Effects of wood creosote on diabetic obese mice treated with metformin. Wood creosote does not affect efficacy of metformin. Weight change (A) and blood glucose levels (fed condition) (B) were examined during the experiment in figure 3. Data are shown as means±SEM. No significant differences between the metformin group and the metformin with wood creosote (M+C) group were observed. Mice were fasted for 3 hours after the final administration of drugs. (C) One g/kg glucose was administrated via oral gavage. One to 2 µL blood was collected via tail vein at indicated time points, and blood glucose was measured by using GlucoSensor. (D) At day 4 of figure 3, mice were fasted for 2 hours and then injected intraperitoneally with 36 µg/kg insulin. Blood glucose levels are shown as % initial. At day 5 in figure 3, blood was collected and measured serum bile acid levels (E) and alanine aminotransferase (F) were measured. (G) Western blots were carried out using liver protein (50 µg) to detect levels of phospho-AMPK and phoshopho-AKT. AKT, Protein Kinase B; AMPK, AMP-activated kinase.

Figure 5

Difference in enterobacterial flora in db/db mice and metformin-treated mice.
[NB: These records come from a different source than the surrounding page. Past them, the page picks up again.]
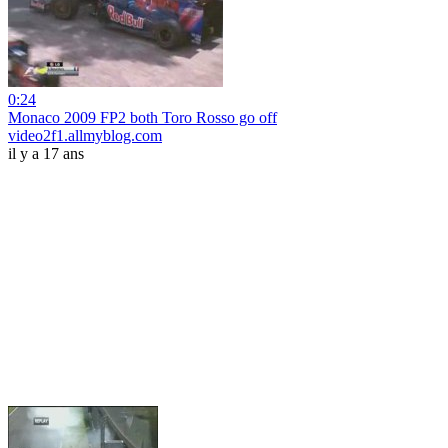
0:24
Monaco 2009 FP2 both Toro Rosso go off
video2f1.allmyblog.com
il y a 17 ans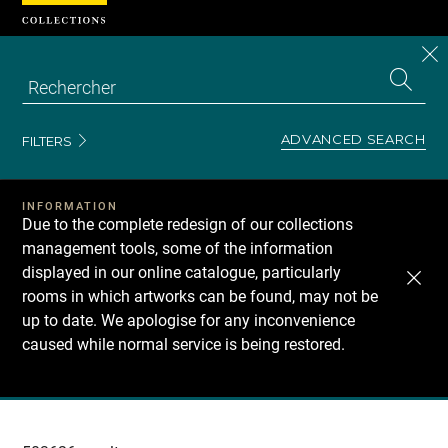
Cookies management panel
CL
Search
the
EN
S
collecti
Z
Se
ADVANCED SEARCH
FILTERS
INFORMATION
Due to the complete redesign of our collections
management tools, some of the information
displayed in our online catalogue, particularly
rooms in which artworks can be found, may not be
up to date. We apologise for any inconvenience
caused while normal service is being restored.
Recherche
dans
les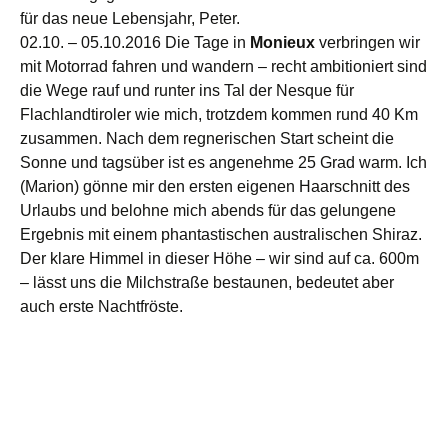
für das neue Lebensjahr, Peter.
02.10. – 05.10.2016 Die Tage in
Monieux
verbringen wir
mit Motorrad fahren und wandern – recht ambitioniert sind
die Wege rauf und runter ins Tal der Nesque für
Flachlandtiroler wie mich, trotzdem kommen rund 40 Km
zusammen. Nach dem regnerischen Start scheint die
Sonne und tagsüber ist es angenehme 25 Grad warm. Ich
(Marion) gönne mir den ersten eigenen Haarschnitt des
Urlaubs und belohne mich abends für das gelungene
Ergebnis mit einem phantastischen australischen Shiraz.
Der klare Himmel in dieser Höhe – wir sind auf ca. 600m
– lässt uns die Milchstraße bestaunen, bedeutet aber
auch erste Nachtfröste.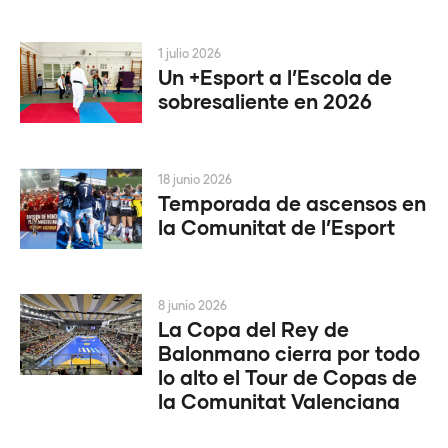
1 julio 2026
Un +Esport a l’Escola de
sobresaliente en 2026
18 junio 2026
Temporada de ascensos en
la Comunitat de l’Esport
8 junio 2026
La Copa del Rey de
Balonmano cierra por todo
lo alto el Tour de Copas de
la Comunitat Valenciana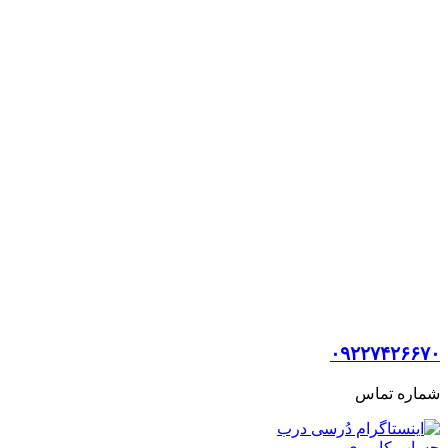
۰۹۲۲۷۴۲۶۶۷۰
شماره تماس
حساب کاربری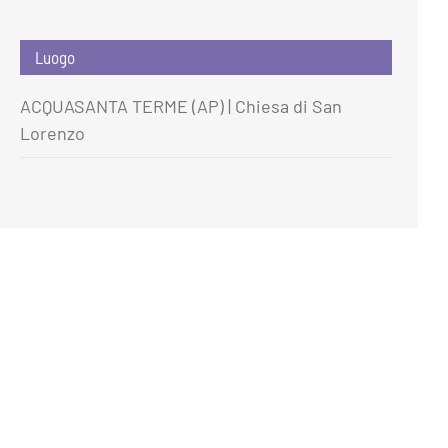
Luogo
ACQUASANTA TERME (AP) | Chiesa di San
Lorenzo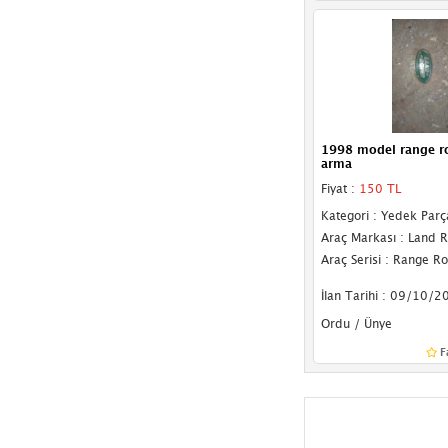
Arka Cam
Kapı Camları
Kelebek Camı
Ön Cam Izgarası
1998 model range r
arma
Sunroof
Fiyat :
150 TL
Tente
Kategori : Yedek Parç
Araç Markası : Land 
Karlık
Araç Serisi : Range R
Sis Farı Çerçevesi
İlan Tarihi : 09/10/2
Ordu / Ünye
Ön Tampon
F
Arka Tampon
Tampon Braketi
Tampon Demiri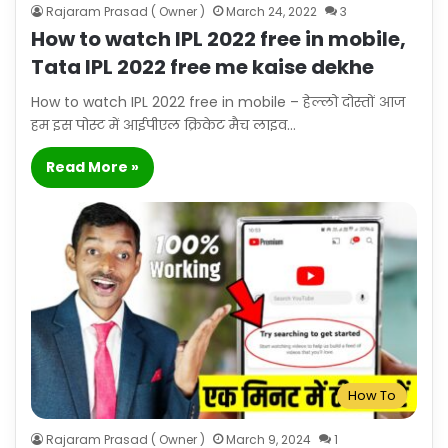
Rajaram Prasad ( Owner )
March 24, 2022
3
How to watch IPL 2022 free in mobile,
Tata IPL 2022 free me kaise dekhe
How to watch IPL 2022 free in mobile – हेल्लो दोस्तों आज
हम इस पोस्ट में आईपीएल क्रिकेट मैच लाइव…
Read More »
How To
Rajaram Prasad ( Owner )
March 9, 2024
1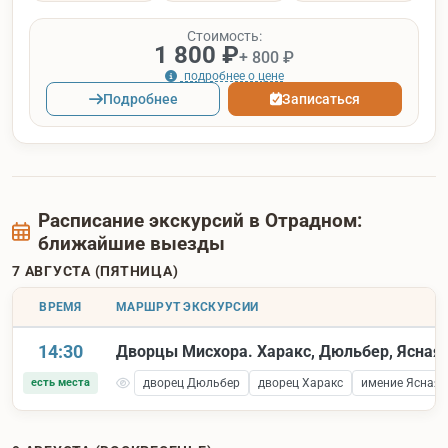
Стоимость:
1 800 ₽
+ 800 ₽
подробнее о цене
Подробнее
Записаться
Расписание экскурсий в Отрадном:
ближайшие выезды
7 АВГУСТА (ПЯТНИЦА)
ВРЕМЯ
МАРШРУТ ЭКСКУРСИИ
14:30
Дворцы Мисхора. Харакс, Дюльбер, Ясная 
есть места
дворец Дюльбер
дворец Харакс
имение Ясная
Enterobacterial DNA was prepared from the fresh feces of healthy (C57BL/6J), db/db, and healthy mice treated with antibiotics (penicillin and streptomycin) treatment for 3 days (10-week-old male mice, n=4, each). The DNA was analyzed by PCR, gel electrophoresis (A), and qPCR (B). The bars indicate the SD; * and ** indicate p<0.05 and p<0.01, respectively. C57BL/6J mice (n=4) that had been treated with the antibiotics (P/S: penicillin/streptomycin) for 3 days were treated with or without metformin (500 mg/kg twice daily) for 2 days with the antibiotics. The enterobacterial flora were analyzed by PCR (C and D). Fecal moisture (E) and score (F) were also analyzed on the final day. db/db mice (10-week-old male mice, n=6) were treated with metformin (Met: 250 mg/kg twice daily for 2 days followed by 500 mg/kg twice daily for 2 days) with or without wood creosote (W. CRE: 5 mg/kg twice daily). (-) indicates without metformin or without wood creosote, as appropriate. Diarrhea was observed in db/db mice treated only with metformin (500 mg/kg twice daily). (G) and (H) show the results of PCR analyses of the enterobacterial flora.